Member of the National Assembly of South Africa
- Incumbent
- Assumed office 17 March 2021
- Preceded by: Mike Waters
- In office 18 March 2018 – 7 May 2019
- Preceded by: Brandon Topham

Personal details
- Party: Democratic Alliance
- Occupation: Member of Parliament
- Profession: Politician

= Tsholofelo Motshidi-Bodlani =

South African politician

Tsholofelo Katlego Motshidi-Bodlani is a South African politician from Gauteng.

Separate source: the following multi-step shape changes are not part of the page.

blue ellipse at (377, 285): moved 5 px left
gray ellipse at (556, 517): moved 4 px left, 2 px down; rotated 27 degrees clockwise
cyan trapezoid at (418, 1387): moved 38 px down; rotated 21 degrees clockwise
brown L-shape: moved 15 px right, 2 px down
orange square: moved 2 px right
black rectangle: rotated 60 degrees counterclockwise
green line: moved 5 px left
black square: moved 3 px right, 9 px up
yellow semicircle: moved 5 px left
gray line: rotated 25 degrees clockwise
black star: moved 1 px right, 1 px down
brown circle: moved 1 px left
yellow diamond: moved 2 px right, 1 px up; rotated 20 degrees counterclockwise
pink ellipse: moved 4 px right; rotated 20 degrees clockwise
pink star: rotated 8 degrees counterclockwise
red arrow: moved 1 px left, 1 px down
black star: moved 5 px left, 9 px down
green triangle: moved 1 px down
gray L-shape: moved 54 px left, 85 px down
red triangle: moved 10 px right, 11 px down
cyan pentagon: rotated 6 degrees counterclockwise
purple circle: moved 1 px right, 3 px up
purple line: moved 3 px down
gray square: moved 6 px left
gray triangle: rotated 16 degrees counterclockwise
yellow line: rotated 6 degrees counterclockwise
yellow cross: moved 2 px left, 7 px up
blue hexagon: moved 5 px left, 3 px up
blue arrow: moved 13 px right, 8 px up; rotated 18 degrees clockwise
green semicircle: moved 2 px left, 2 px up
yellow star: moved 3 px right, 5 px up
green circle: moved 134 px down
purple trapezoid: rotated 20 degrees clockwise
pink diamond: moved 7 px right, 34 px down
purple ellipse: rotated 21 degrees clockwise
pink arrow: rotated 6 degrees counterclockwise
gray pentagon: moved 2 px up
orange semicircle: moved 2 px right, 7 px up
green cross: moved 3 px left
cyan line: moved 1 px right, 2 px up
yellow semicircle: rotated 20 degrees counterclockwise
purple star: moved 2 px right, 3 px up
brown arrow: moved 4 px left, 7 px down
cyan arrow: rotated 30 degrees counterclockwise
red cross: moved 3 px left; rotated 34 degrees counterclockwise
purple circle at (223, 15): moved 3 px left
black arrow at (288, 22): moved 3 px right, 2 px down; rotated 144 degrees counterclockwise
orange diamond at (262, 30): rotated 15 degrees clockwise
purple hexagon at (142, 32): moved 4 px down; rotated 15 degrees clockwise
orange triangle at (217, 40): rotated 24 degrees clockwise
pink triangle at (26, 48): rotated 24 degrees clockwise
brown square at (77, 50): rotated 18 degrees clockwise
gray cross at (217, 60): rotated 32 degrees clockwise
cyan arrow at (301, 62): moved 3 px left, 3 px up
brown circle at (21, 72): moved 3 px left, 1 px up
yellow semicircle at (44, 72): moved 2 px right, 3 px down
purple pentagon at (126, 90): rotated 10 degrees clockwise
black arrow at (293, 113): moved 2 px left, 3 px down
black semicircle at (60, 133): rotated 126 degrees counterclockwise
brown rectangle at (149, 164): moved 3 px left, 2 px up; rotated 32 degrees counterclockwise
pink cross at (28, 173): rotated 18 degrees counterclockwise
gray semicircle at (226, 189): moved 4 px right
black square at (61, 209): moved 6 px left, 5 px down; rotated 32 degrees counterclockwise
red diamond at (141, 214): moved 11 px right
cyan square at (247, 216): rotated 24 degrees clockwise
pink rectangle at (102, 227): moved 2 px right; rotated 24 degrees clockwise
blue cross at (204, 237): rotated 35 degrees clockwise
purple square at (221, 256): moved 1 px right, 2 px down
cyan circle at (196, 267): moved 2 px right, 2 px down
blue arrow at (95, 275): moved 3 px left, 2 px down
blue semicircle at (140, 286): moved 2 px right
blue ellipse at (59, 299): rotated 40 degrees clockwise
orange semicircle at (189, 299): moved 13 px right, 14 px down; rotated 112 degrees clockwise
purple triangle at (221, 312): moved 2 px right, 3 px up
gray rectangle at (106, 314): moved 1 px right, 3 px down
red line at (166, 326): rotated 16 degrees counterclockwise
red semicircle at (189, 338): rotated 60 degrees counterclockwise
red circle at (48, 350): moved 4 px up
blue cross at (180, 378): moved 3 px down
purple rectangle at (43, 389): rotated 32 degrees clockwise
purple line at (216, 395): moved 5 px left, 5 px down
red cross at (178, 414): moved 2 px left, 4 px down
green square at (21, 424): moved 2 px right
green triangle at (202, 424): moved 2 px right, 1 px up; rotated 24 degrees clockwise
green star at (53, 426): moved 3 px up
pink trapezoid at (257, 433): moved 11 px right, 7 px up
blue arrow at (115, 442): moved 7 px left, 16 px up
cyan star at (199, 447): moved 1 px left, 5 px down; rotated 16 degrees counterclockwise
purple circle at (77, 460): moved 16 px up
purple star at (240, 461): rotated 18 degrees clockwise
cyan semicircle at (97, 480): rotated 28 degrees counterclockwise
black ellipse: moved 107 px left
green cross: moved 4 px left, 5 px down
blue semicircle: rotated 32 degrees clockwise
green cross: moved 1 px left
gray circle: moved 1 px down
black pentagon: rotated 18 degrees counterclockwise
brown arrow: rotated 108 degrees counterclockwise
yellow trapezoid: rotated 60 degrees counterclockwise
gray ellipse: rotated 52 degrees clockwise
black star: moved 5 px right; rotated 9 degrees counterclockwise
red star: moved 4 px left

She is currently a member of the National Assembly for the Democratic Alliance.

==Political career==
Motshidi-Bodlani had served as a Democratic Alliance councillor in the Ekurhuleni Metropolitan Municipality. She stood for election to the Gauteng Provincial Legislature in the 2014 election as 46th on the DA's list. Due to the DA's electoral performance, she was not elected.

On 18 March 2018, Motshidi-Bodlani entered the National Assembly, the lower house of parliament, as a replacement for Brandon Topham, a DA MP who had resigned. She was then named to the Portfolio Committee on Science and Technology in October 2018.

Prior to the 2019 general elections, Motshidi-Bodlani was placed 127th on the DA's National Assembly list, 40th on the DA's Gauteng list of National Assembly candidates, and 30th on the DA's list for the provincial legislature. She was not elected to parliament or the provincial legislature.

On 17 March 2021, Motshidi-Bodlani returned to the National Assembly as a replacement for Mike Waters.